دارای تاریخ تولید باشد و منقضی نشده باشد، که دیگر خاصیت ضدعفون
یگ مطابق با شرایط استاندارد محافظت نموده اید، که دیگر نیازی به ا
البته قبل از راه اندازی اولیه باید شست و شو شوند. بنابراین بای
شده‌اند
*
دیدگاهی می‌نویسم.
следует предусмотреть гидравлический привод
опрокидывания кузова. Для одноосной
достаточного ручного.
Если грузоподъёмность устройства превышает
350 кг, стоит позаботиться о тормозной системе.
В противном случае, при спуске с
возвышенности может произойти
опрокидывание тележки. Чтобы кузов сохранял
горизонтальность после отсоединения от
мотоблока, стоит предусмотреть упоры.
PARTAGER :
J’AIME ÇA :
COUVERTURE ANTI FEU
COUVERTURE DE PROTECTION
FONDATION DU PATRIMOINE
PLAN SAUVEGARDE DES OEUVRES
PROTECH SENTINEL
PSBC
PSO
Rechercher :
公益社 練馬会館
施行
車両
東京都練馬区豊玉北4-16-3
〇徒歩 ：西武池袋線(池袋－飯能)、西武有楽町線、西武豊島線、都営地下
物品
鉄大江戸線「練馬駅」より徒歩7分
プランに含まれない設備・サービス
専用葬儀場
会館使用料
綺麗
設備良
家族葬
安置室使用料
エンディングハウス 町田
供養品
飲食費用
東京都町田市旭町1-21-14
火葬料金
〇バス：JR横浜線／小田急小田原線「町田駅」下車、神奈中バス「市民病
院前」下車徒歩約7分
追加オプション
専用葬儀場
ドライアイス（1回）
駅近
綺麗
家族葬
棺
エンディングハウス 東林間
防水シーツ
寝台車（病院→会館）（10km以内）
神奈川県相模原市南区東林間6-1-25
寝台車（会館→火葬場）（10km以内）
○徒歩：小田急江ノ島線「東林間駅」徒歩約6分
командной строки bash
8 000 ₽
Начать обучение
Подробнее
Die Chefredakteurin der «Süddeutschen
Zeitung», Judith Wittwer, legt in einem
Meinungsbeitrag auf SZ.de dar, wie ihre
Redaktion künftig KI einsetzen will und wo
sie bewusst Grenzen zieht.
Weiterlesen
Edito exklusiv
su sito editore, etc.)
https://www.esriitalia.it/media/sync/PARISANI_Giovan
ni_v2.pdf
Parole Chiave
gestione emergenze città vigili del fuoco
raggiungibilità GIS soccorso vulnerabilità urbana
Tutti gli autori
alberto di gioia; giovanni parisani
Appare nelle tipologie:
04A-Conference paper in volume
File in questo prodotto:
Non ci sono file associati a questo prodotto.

● YOUR ASSIGNMENT:
Review the preceding data and report every line that includes the string "стоит".

● RESPONSE TO THE TASK:
350 кг, стоит позаботиться о тормозной системе.
мотоблока, стоит предусмотреть упоры.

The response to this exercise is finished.